I typically try to do as much maintenance as I can myself 1) because it teaches me more about the boat/motor and 2) it's usually a bit more convenient. However, I recently brought my HB Pro down to Titusville and gave it to Paul to have some things done beyond my capabilities:

- Keel Guard install
- dual battery switch install (I lost a Tarpon in SC when the boat wouldn't start after running the livewell on the start battery for too long)
- Buff down oyster rash (was a guide boat before I bought it, so lots of battle scars)
- Swing tongue on ratlin trailer

Paul and the guys at Hell's Bay Boatworks did a great job, and I feel like I should tip, but not sure what's customary; and really the only guy who I know to tip would be Paul Payne, who did a great job managing it and getting everything done to the HB standard, but he more than likely didn't get his hands dirty (nothing against him - that's not his job). 

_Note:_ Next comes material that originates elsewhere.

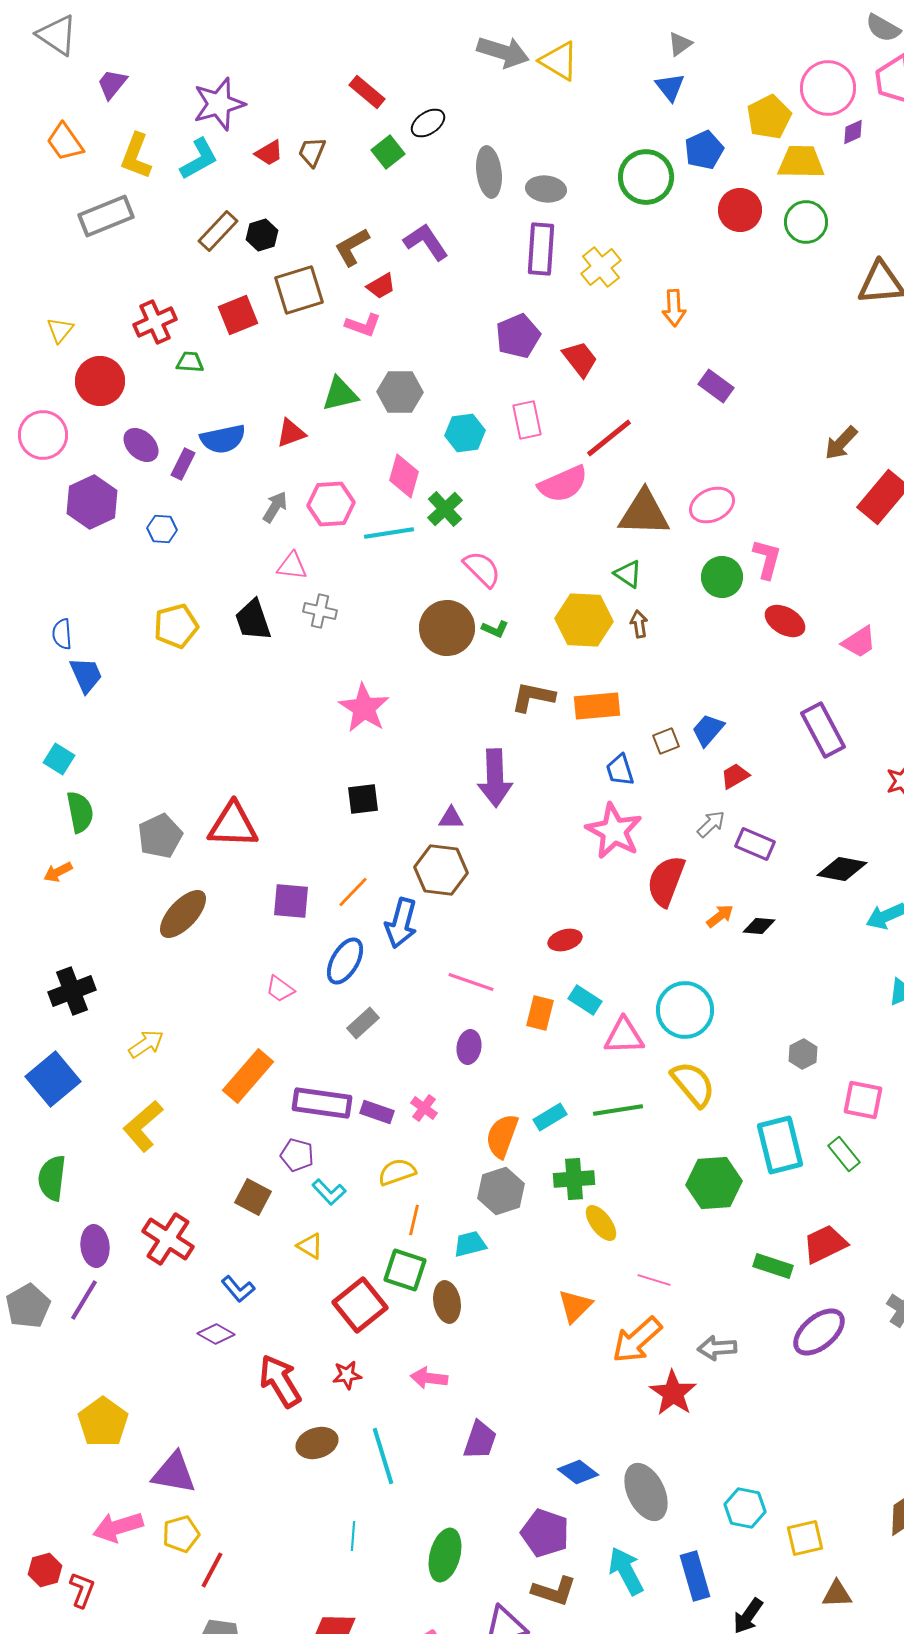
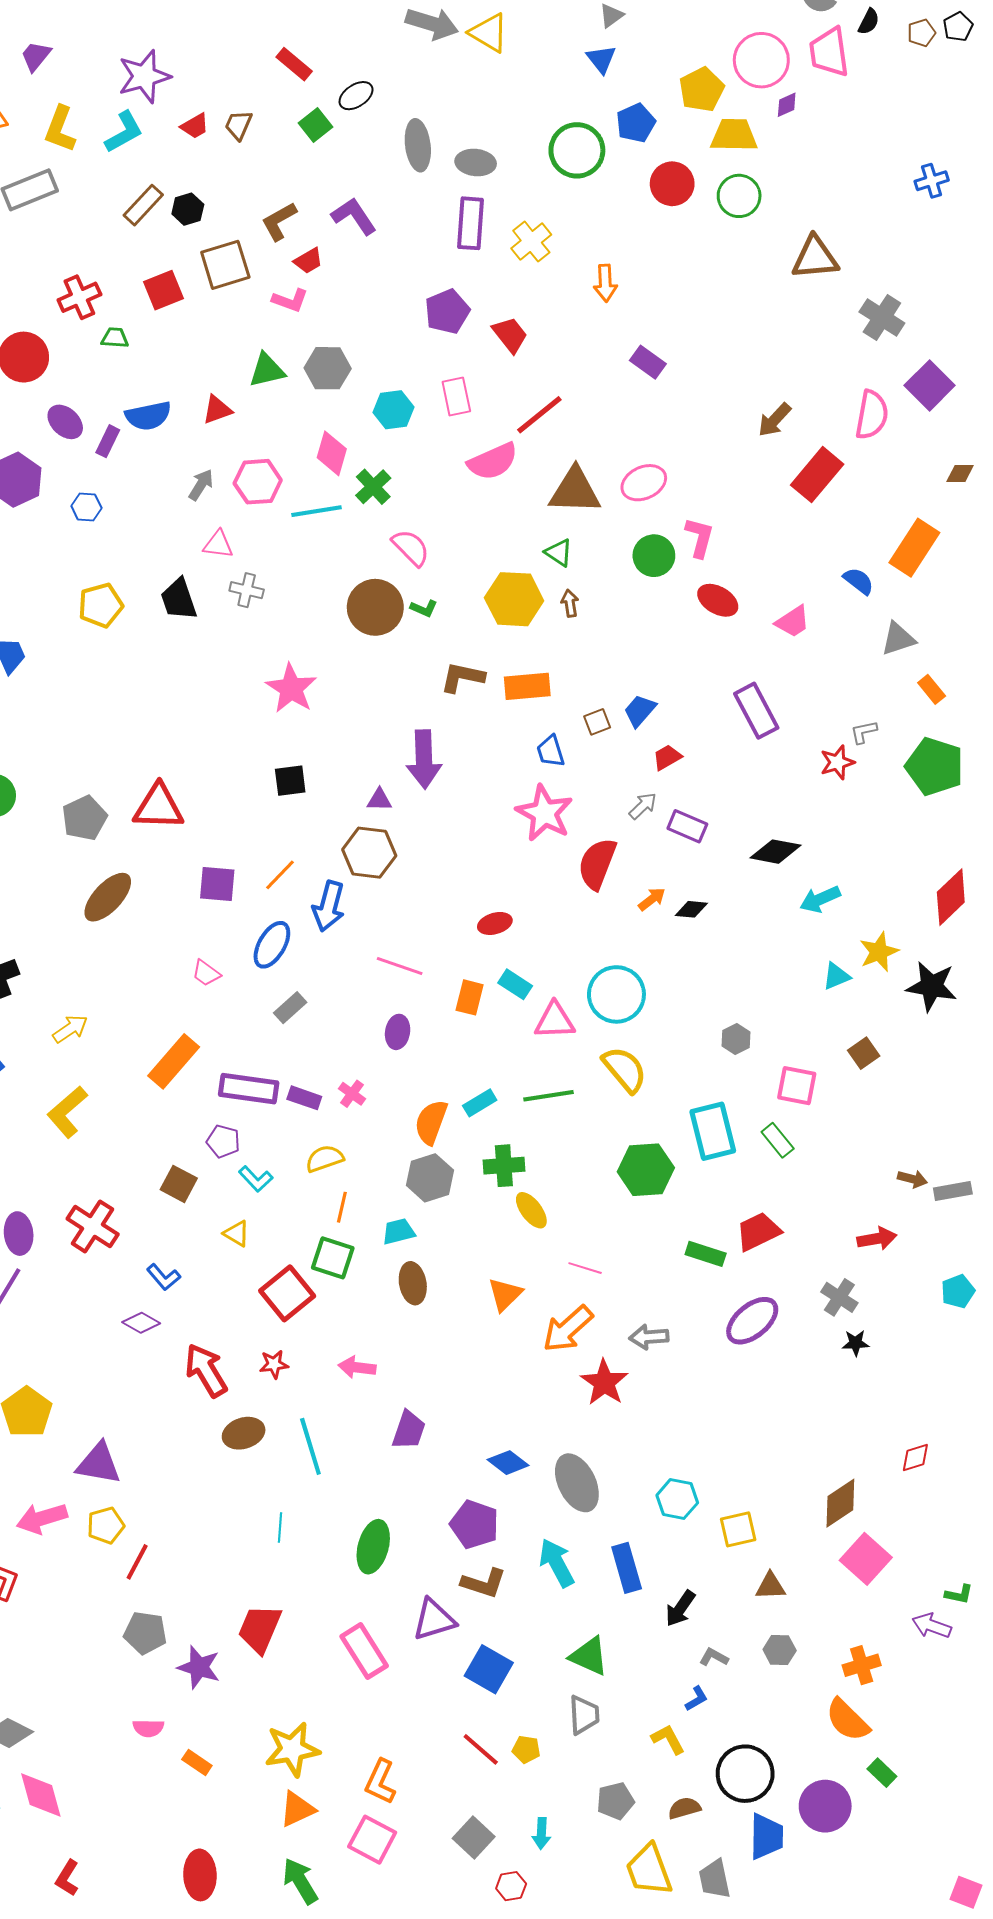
brown ellipse: (447, 1302) -> (413, 1283), moved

So just wondering: should I tip? If so, whom should I tip? 

Thanks for any advice. 

Best,
Tyler


----------



## yobata (Jul 14, 2015)

Tipping is so weird, the question you have can be applied to so many services: tattoo artist? Housekeeper? Barber? Dentist?


----------



## DuckNut (Apr 3, 2009)

Agree with Yobata and give them a small Christmas bonus. At $100 an hour for factory service they already have their tip factored in.


----------



## tjtfishon (Feb 9, 2016)

Tipping is more for personal service or where tipping is built into the wage like wait staff. This is a fee for time and materials and tipping is really not appropriate. I'm in the automotive business and while gift cars around the holidays are not unheard of, tipping is pretty much non existent...nor is it expected. The holiday thing is really not that common other than for customers that have been doing business with you for a long time and have a good relationship. 
Word of mouth, internet ratings, repeat business, etc is worth way more than a few bucks now.


----------



## Godzuki86 (Nov 30, 2013)

Working and owning an auto repair shop for 9 years we would get tips every so often. We were never built to need tips for wages. When we ever were given a tip we put it in the lunch fund. When we had enough for everybody we bought lunch. 

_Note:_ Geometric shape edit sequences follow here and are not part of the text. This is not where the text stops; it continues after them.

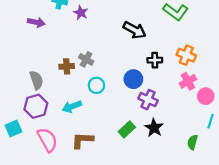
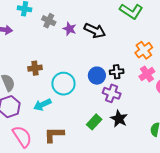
purple star: (81, 13) -> (70, 29), moved
orange cross: (186, 55) -> (144, 50), turned 36
gray cross: (86, 59) -> (49, 21), moved
black cross: (155, 60) -> (117, 72), moved
cyan circle: (96, 85) -> (63, 84), size x1.5

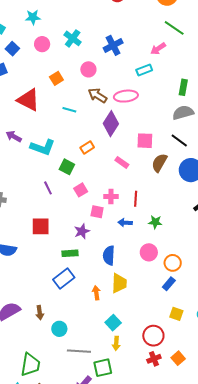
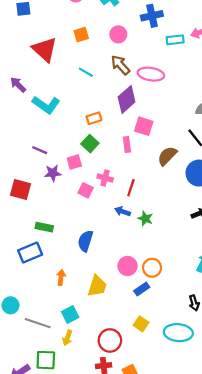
cyan rectangle: (144, 70) -> (175, 40), moved
pink square: (145, 141) -> (144, 126), moved
pink rectangle: (122, 162) -> (127, 144), turned 32
green square: (67, 167) -> (90, 144), moved
purple line: (48, 188) -> (40, 150), turned -56
blue arrow: (125, 223) -> (123, 211), moved
purple star: (82, 231) -> (53, 173), moved
pink circle: (149, 252) -> (128, 266), moved
yellow trapezoid: (119, 283) -> (97, 286), moved
gray line: (79, 351) -> (38, 323), moved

Working in a shop like that (same as the HB shop) we always felt grateful for whatever we got because we knew we helped out a customer. 

If you want to tip them a good suggestion would be to buy them lunch one day. They will appreciate it more than you know!


----------



## predacious (Sep 1, 2016)

before moving to florida,i had a marine repair shop for over 20yrs.i had customers that would tip,give Christmas presents - such as shimano stella 20000,95qt icey tek,penn international 16vsx.
good,quality service is a very difficult thing to find - labor rates,these are what they are.training,anyone have an idea what attending a factory training class costs ? anyone know the cost of ABYC training/certifications ? shop insurance ? environmental insurance ? shop equipment/tools/trucks/trailers ? here's a shocking statistic - most automotive repair shops effectively "bill" 120% of their time,the average marine repair facility,that shop bills 40% of their time.

what I valued the most - a customer that would shake my hand and thank me,after they had picked up the boat and used it a few times.i had 1 "helper".
in the case of employees,giving the person who worked on your boat a $20 is never a bad move...


----------